# Introduction to AI for DOST Researchers

**DOST-ITDI AI Training Workshop**  
**Day 1 - Session 1: Introduction to Python, Machine Learning**

---

## Welcome!

This notebook will introduce you to:
- Google Colab environment
- Python programming basics (comprehensive)
- Machine Learning fundamentals
- AI applications in scientific research

## Learning Objectives
1. Navigate and use Google Colab effectively
2. Understand Python syntax and data structures
3. Learn fundamental Machine Learning concepts
4. Explore AI applications relevant to chemistry and materials science

## 1. Google Colab Basics

### What is Google Colab?
- Free cloud-based Jupyter notebook environment
- No setup required, runs in your browser
- Free access to GPUs and TPUs
- Easy sharing and collaboration

### Key Features:
- **Code cells**: Execute Python code
- **Text cells**: Write documentation using Markdown
- **Runtime**: Virtual machine that executes your code

### Keyboard Shortcuts:
- `Shift + Enter`: Run cell and move to next
- `Ctrl + Enter`: Run cell and stay on same cell
- `Ctrl + M B`: Insert cell below
- `Ctrl + M A`: Insert cell above
- `Ctrl + M D`: Delete cell

In [None]:
# Your first Python code - Run this cell by pressing Shift+Enter
print("Hello, DOST Researchers!")
print("Welcome to AI Training Workshop")

## 2. Python Basics for Data Science

### 2.1 Variables and Data Types

In [None]:
# Numbers
temperature = 25.5  # float (decimal number)
ph_level = 7  # integer (whole number)

# Strings (text)
compound_name = "Ethanol"
chemical_formula = "C2H5OH"

# Boolean (True/False)
is_reactive = True
is_toxic = False

print(f"Compound: {compound_name}")
print(f"Formula: {chemical_formula}")
print(f"Temperature: {temperature}°C")
print(f"pH Level: {ph_level}")
print(f"Reactive: {is_reactive}")

In [None]:
# Basic arithmetic operations
a = 10
b = 3

print(f"Addition: {a} + {b} = {a + b}")
print(f"Subtraction: {a} - {b} = {a - b}")
print(f"Multiplication: {a} * {b} = {a * b}")
print(f"Division: {a} / {b} = {a / b}")
print(f"Integer Division: {a} // {b} = {a // b}")
print(f"Modulus (remainder): {a} % {b} = {a % b}")
print(f"Power: {a} ** {b} = {a ** b}")

### 2.2 Lists - Storing Multiple Values

In [None]:
# List of molecular weights (g/mol)
molecular_weights = [18.015, 46.07, 58.44, 180.16]  # H2O, Ethanol, NaCl, Glucose
compounds = ["Water", "Ethanol", "Sodium Chloride", "Glucose"]

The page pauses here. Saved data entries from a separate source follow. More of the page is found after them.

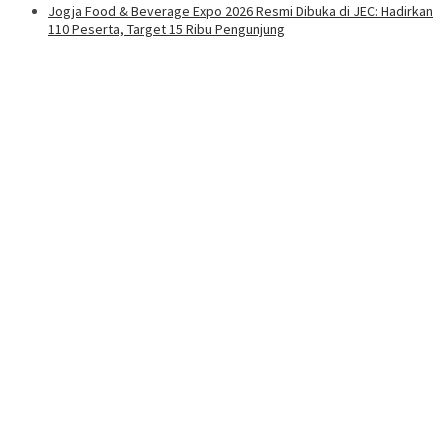
Jogja Food & Beverage Expo 2026 Resmi Dibuka di JEC: Hadirkan
110 Peserta, Target 15 Ribu Pengunjung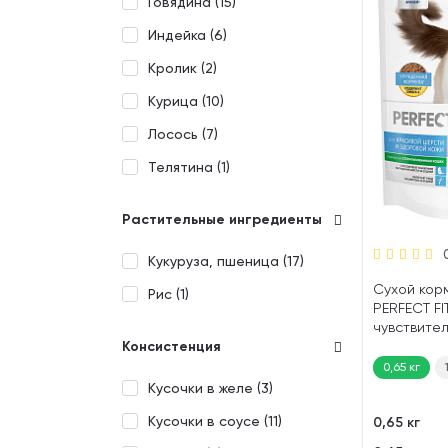
Говядина (
15
)
Индейка (
6
)
Кролик (
2
)
Курица (
10
)
Лосось (
7
)
Телятина (
1
)
Растительные ингредиенты
Кукуруза, пшеница (
17
)
Сухой кор
Рис (
1
)
PERFECT FIT
чувствител
Консистенция
шерстью ло
0,65 кг
Кусочки в желе (
3
)
Кусочки в соусе (
11
)
0,65 кг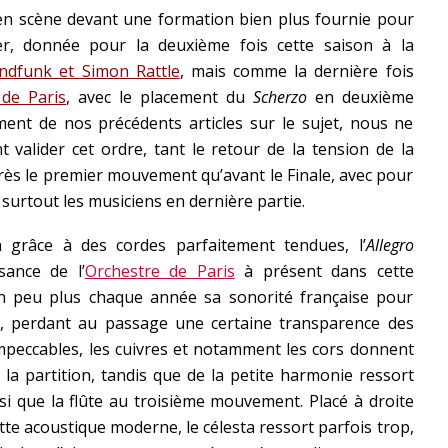
en scène devant une formation bien plus fournie pour
, donnée pour la deuxième fois cette saison à la
ndfunk et Simon Rattle
, mais comme la dernière fois
 de Paris
, avec le placement du
Scherzo
en deuxième
ent de nos précédents articles sur le sujet, nous ne
 valider cet ordre, tant le retour de la tension de la
ès le premier mouvement qu’avant le Finale, avec pour
 surtout les musiciens en dernière partie.
 grâce à des cordes parfaitement tendues, l’
Allegro
sance de l’
Orchestre de Paris
à présent dans cette
n peu plus chaque année sa sonorité française pour
al, perdant au passage une certaine transparence des
Impeccables, les cuivres et notamment les cors donnent
 la partition, tandis que de la petite harmonie ressort
nsi que la flûte au troisième mouvement. Placé à droite
tte acoustique moderne, le célesta ressort parfois trop,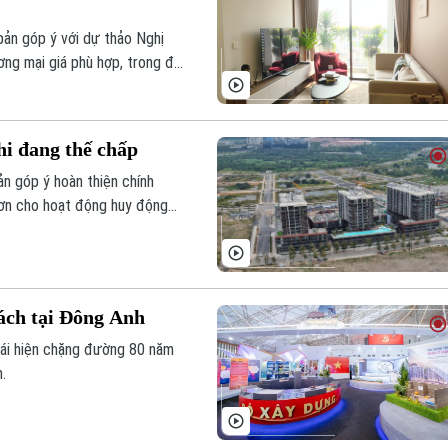
ản góp ý với dự thảo Nghị
ơng mại giá phù hợp, trong đó
trần giá bán.
hi đang thế chấp
ản góp ý hoàn thiện chính
 hơn cho hoạt động huy động
ách tại Đông Anh
tái hiện chặng đường 80 năm
.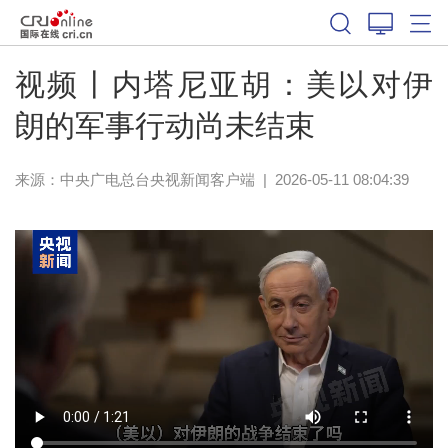
视频丨内塔尼亚胡：美以对伊
朗的军事行动尚未结束
来源：
中央广电总台央视新闻客户端
|
2026-05-11 08:04:39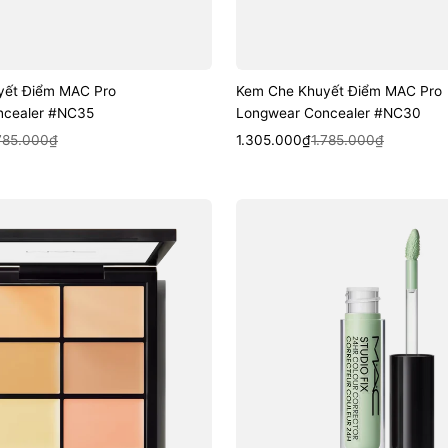
yết Điểm MAC Pro
Kem Che Khuyết Điểm MAC Pro
ncealer #NC35
Longwear Concealer #NC30
k View
Sale
Regular
Quick View
785.000₫
1.305.000₫
1.785.000₫
price
price
Kem
Che
Khuyết
Điểm
MAC
Studio
Fix
24HR
Colour
Corrector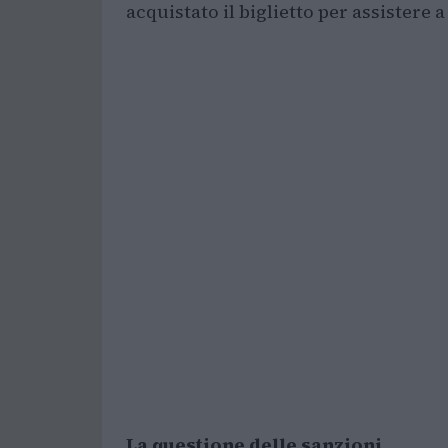
acquistato il biglietto per assistere a 
La questione delle sanzioni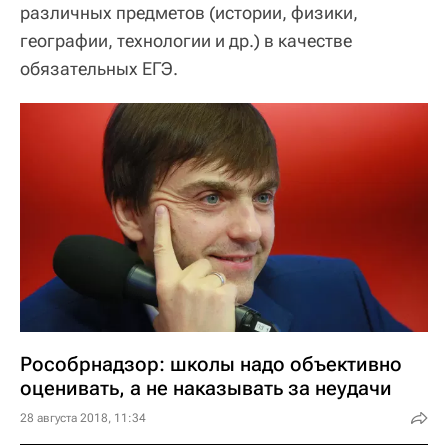
различных предметов (истории, физики,
географии, технологии и др.) в качестве
обязательных ЕГЭ.
Рособрнадзор: школы надо объективно
оценивать, а не наказывать за неудачи
28 августа 2018, 11:34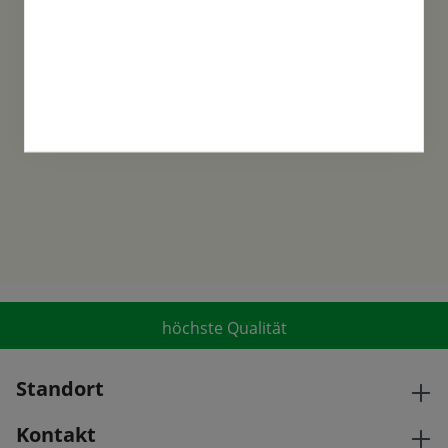
Familientradition
Samen-Fetzer wurde 1865 in Gönningen
gegründet und ist ein traditionsreiches
Familienunternehmen in der 6. Generation.
höchste Qualität
Standort
Kontakt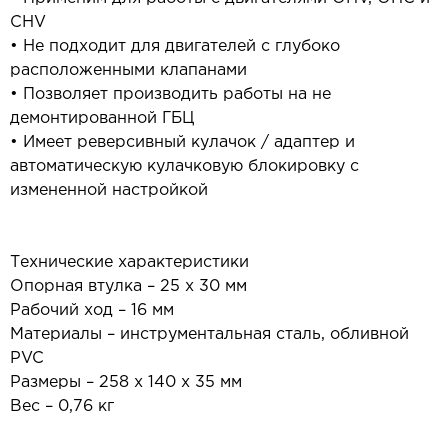
CHV
• Не подходит для двигателей с глубоко
расположенными клапанами
• Позволяет производить работы на не
демонтированной ГБЦ
• Имеет реверсивный кулачок / адаптер и
автоматическую кулачковую блокировку с
измененной настройкой
Технические характеристики
Опорная втулка – 25 х 30 мм
Рабочий ход – 16 мм
Материалы – инструментальная сталь, обливной
PVC
Размеры – 258 х 140 х 35 мм
Вес – 0,76 кг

# Accessing elements (indexing starts at 0)
print(f"First compound: {compounds[0]}")
print(f"Second compound: {compounds[1]}")
print(f"Last compound: {compounds[-1]}")
print(f"Second to last: {compounds[-2]}")

# Slicing (getting a range)
print(f"First two compounds: {compounds[0:2]}")
print(f"From second onwards: {compounds[1:]}")

# List operations
print(f"\nNumber of compounds: {len(compounds)}")
print(f"Average molecular weight: {sum(molecular_weights)/len(molecular_weights):.2f} g/mol")

In [None]:
# Adding and removing items from lists
experiments = ["Sample A", "Sample B"]
print("Original:", experiments)

# Add item to end
experiments.append("Sample C")
print("After append:", experiments)

# Insert at specific position
experiments.insert(1, "Sample X")
print("After insert:", experiments)

# Remove item
experiments.remove("Sample X")
print("After remove:", experiments)

# Remove by index
last_item = experiments.pop()
print(f"Removed: {last_item}")
print("Final list:", experiments)

### 2.3 Dictionaries - Storing Key-Value Pairs

In [None]:
# Dictionary for a chemical compound
aspirin = {
    "name": "Aspirin",
    "formula": "C9H8O4",
    "molecular_weight": 180.16,
    "melting_point": 135,  # °C
    "boiling_point": 140,  # °C
    "use": "Analgesic"
}

# Accessing values
print(f"Compound: {aspirin['name']}")
print(f"Formula: {aspirin['formula']}")
print(f"Molecular Weight: {aspirin['molecular_weight']} g/mol")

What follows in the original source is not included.